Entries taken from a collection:
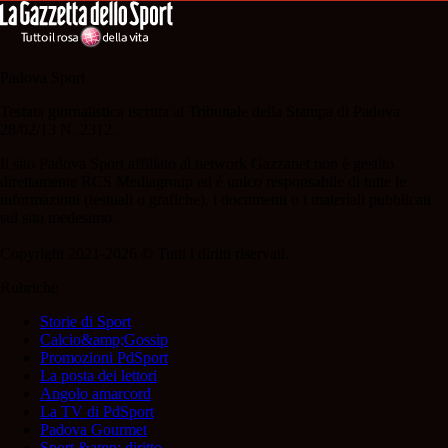
Padova Sport
Testata giornalistica iscritta al Tribunale della Stampa di Padova
28/02/13 N. 2312.
Il sito Padova Sport affiliato al network Gazzanet non è gestito
direttamente RCS Mediagroup ed è unico responsabile di tutte le
informazioni (testuali o grafiche), i documenti o i materiali pubblicati
sul sito medesimo.
Copyright 2021-2026 © Tutti i diritti riservati.
Rubriche
Storie di Sport
Calcio&amp;Gossip
Promozioni PdSport
La posta dei lettori
Angolo amarcord
La TV di PdSport
Padova Gourmet
Sport &amp; diritto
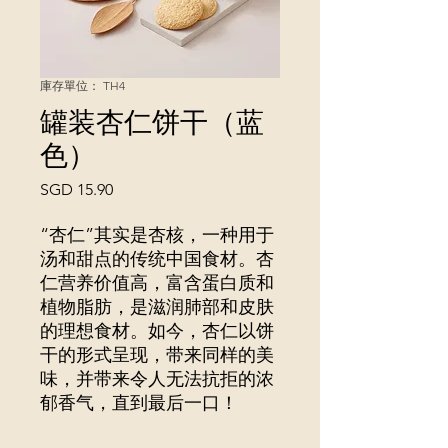
庫存單位： TH4
罐装杏仁饼干（蓝
色）
價
SGD 15.90
格
“杏仁”其实是杏核，一种用于
汤和甜点的传统中国食材。杏
仁营养价值高，富含蛋白质和
植物脂肪，是滋润肺部和皮肤
的理想食材。如今，杏仁以饼
干的形式呈现，带来同样的美
味，并带来令人无法抗拒的浓
郁香气，直到最后一口！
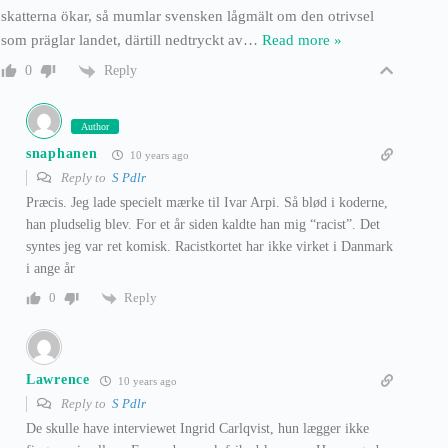
skatterna ökar, så mumlar svensken lågmält om den otrivsel
som präglar landet, därtill nedtryckt av
…
Read more »
Reply
0
Author
snaphanen
10 years ago
Reply to
S Pdlr
Præcis. Jeg lade specielt mærke til Ivar Arpi. Så blød i koderne,
han pludselig blev. For et år siden kaldte han mig “racist”. Det
syntes jeg var ret komisk. Racistkortet har ikke virket i Danmark
i ange år
Reply
0
Lawrence
10 years ago
Reply to
S Pdlr
De skulle have interviewet Ingrid Carlqvist, hun lægger ikke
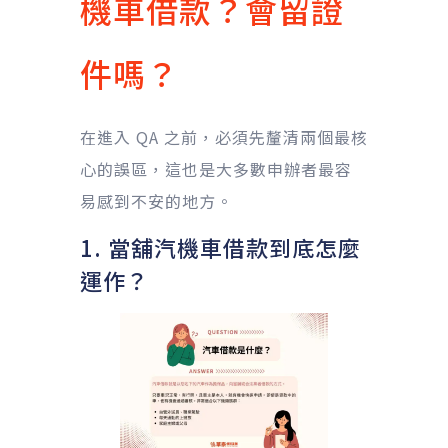
機車借款？會留證
件嗎？
在進入 QA 之前，必須先釐清兩個最核
心的誤區，這也是大多數申辦者最容
易感到不安的地方。
1. 當舖汽機車借款到底怎麼
運作？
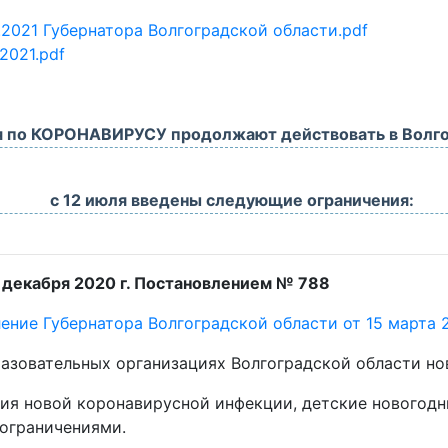
.2021 Губернатора Волгоградской области.pdf
2021.pdf
я по КОРОНАВИРУСУ продолжают действовать в Волго
с 12 июля введены следующие ограничения:
 декабря 2020 г. Постановлением № 788
ение Губернатора Волгоградской области от 15 марта 2
разовательных организациях Волгоградской области н
ия новой коронавирусной инфекции, детские новогод
ограничениями.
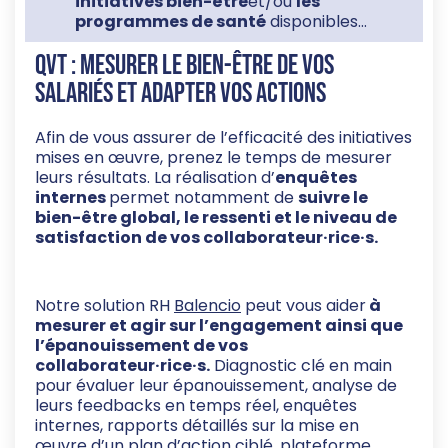
initiatives bien-être
et/ou
les
programmes de santé
disponibles…
QVT : mesurer le bien-être de vos
salariés et adapter vos actions
Afin de vous assurer de l’efficacité des initiatives
mises en œuvre, prenez le temps de mesurer
leurs résultats. La réalisation d’
enquêtes
internes
permet notamment de
suivre le
bien-être global, le ressenti et le niveau de
satisfaction de vos collaborateur·rice·s.
Notre solution RH
Balencio
peut vous aider
à
mesurer et agir sur l’engagement ainsi que
l’épanouissement de vos
collaborateur·rice·s.
Diagnostic clé en main
pour évaluer leur épanouissement, analyse de
leurs feedbacks en temps réel, enquêtes
internes, rapports détaillés sur la mise en
œuvre d’un plan d’action ciblé, plateforme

What to produce:
Word for word, set down each record shown above, omitting the pictures.

Output for this exercise:
Padova Sport
Testata giornalistica iscritta al Tribunale della Stampa di Padova
28/02/13 N. 2312.
Il sito Padova Sport affiliato al network Gazzanet non è gestito
direttamente RCS Mediagroup ed è unico responsabile di tutte le
informazioni (testuali o grafiche), i documenti o i materiali pubblicati
sul sito medesimo.
Copyright 2021-2026 © Tutti i diritti riservati.
Rubriche
Storie di Sport
Calcio&amp;Gossip
Promozioni PdSport
La posta dei lettori
Angolo amarcord
La TV di PdSport
Padova Gourmet
Sport &amp; diritto
庫存單位： TH4
罐装杏仁饼干（蓝
色）
價
SGD 15.90
格
“杏仁”其实是杏核，一种用于
汤和甜点的传统中国食材。杏
仁营养价值高，富含蛋白质和
植物脂肪，是滋润肺部和皮肤
的理想食材。如今，杏仁以饼
干的形式呈现，带来同样的美
味，并带来令人无法抗拒的浓
郁香气，直到最后一口！
skatterna ökar, så mumlar svensken lågmält om den otrivsel
som präglar landet, därtill nedtryckt av
…
Read more »
Reply
0
Author
snaphanen
10 years ago
Reply to
S Pdlr
Præcis. Jeg lade specielt mærke til Ivar Arpi. Så blød i koderne,
han pludselig blev. For et år siden kaldte han mig “racist”. Det
syntes jeg var ret komisk. Racistkortet har ikke virket i Danmark
i ange år
Reply
0
Lawrence
10 years ago
Reply to
S Pdlr
De skulle have interviewet Ingrid Carlqvist, hun lægger ikke
機車借款？會留證
件嗎？
在進入 QA 之前，必須先釐清兩個最核
心的誤區，這也是大多數申辦者最容
易感到不安的地方。
1. 當舖汽機車借款到底怎麼
運作？
.2021 Губернатора Волгоградской области.pdf
2021.pdf
я по КОРОНАВИРУСУ продолжают действовать в Волго
с 12 июля введены следующие ограничения:
 декабря 2020 г. Постановлением № 788
ение Губернатора Волгоградской области от 15 марта 2
разовательных организациях Волгоградской области н
ия новой коронавирусной инфекции, детские новогод
ограничениями.
initiatives bien-être
et/ou
les
programmes de santé
disponibles…
QVT : mesurer le bien-être de vos
salariés et adapter vos actions
Afin de vous assurer de l’efficacité des initiatives
mises en œuvre, prenez le temps de mesurer
leurs résultats. La réalisation d’
enquêtes
internes
permet notamment de
suivre le
bien-être global, le ressenti et le niveau de
satisfaction de vos collaborateur·rice·s.
Notre solution RH
Balencio
peut vous aider
à
mesurer et agir sur l’engagement ainsi que
l’épanouissement de vos
collaborateur·rice·s.
Diagnostic clé en main
pour évaluer leur épanouissement, analyse de
leurs feedbacks en temps réel, enquêtes
internes, rapports détaillés sur la mise en
œuvre d’un plan d’action ciblé, plateforme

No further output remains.